Black Swan : entrez dans la lumière
Ouch !!! La lecture d’excellentes critiques du chef-d’œuvre de Darren Aronofsky dans la blogosphere (notamment sur les sites Satoorn et Filmosphere), me font douter de l’utilité de ma propre contribution au sujet. D’autant que je vais abonder exactement dans leur sens. Alors, une n-ième apologie de Black Swan, pourquoi faire ? Me faire plaisir ? Peut-être bien alors trêve de blabla oiseux, assumons notre égocentrisme et place aux superlatifs : Black Swan m’a emmené au 7e ciel.

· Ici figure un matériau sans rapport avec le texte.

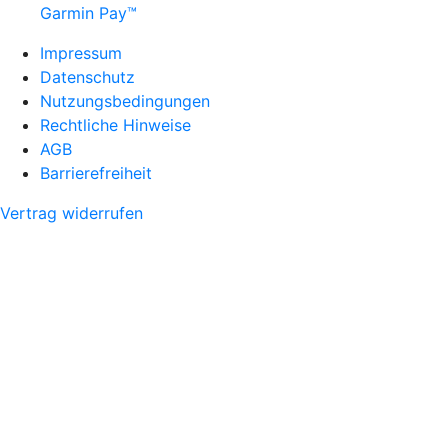
Garmin Pay™
Impressum
Datenschutz
Nutzungsbedingungen
Rechtliche Hinweise
AGB
Barrierefreiheit
Vertrag widerrufen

Flash-back à deux balles. Un froid polaire balaie les rues de Toronto en ce grisâtre dimanche après midi de décembre 2010 lorsque je décide, sur un coup de sang hypothermé, de m’engouffrer dans une salle projetant Black Swan. Deux motivations : 1) me foutre au chaud fissa pour éviter l’amputation des lobes 2) découvrir ce film dont le trailer, aperçu la veille à la téloche dans ma chambre d’hôtel, m’a vraiment interpellé. Un thriller malsain dans les coulisses d’un ballet ? Par Mjolnir, que voilà un singulier concept ! Etrangement, je n’avais accordé jusqu’ici aucune attention particulière à Black Swan mais cette bande-annonce, agrémentée de quelques infos édifiantes sur la préparation de Natalie Portman, a piqué ma curiosité. Coup de chance, la séance démarre dans vingt minutes. Ticket en main, je m’enfonce dans la semi-pénombre du corridor menant au nirvana (on se calme les pervers…). Le cul bien calé dans mon fauteuil, papilles cajolées par une glace au yaourt, tympans à peine troublés par les gloussements de mes deux voisines de fauteuil (une quadra et sa maman), je suis loin d’imaginer, dans le confort ouaté de cette grande salle THX, l’intensité du choc à venir.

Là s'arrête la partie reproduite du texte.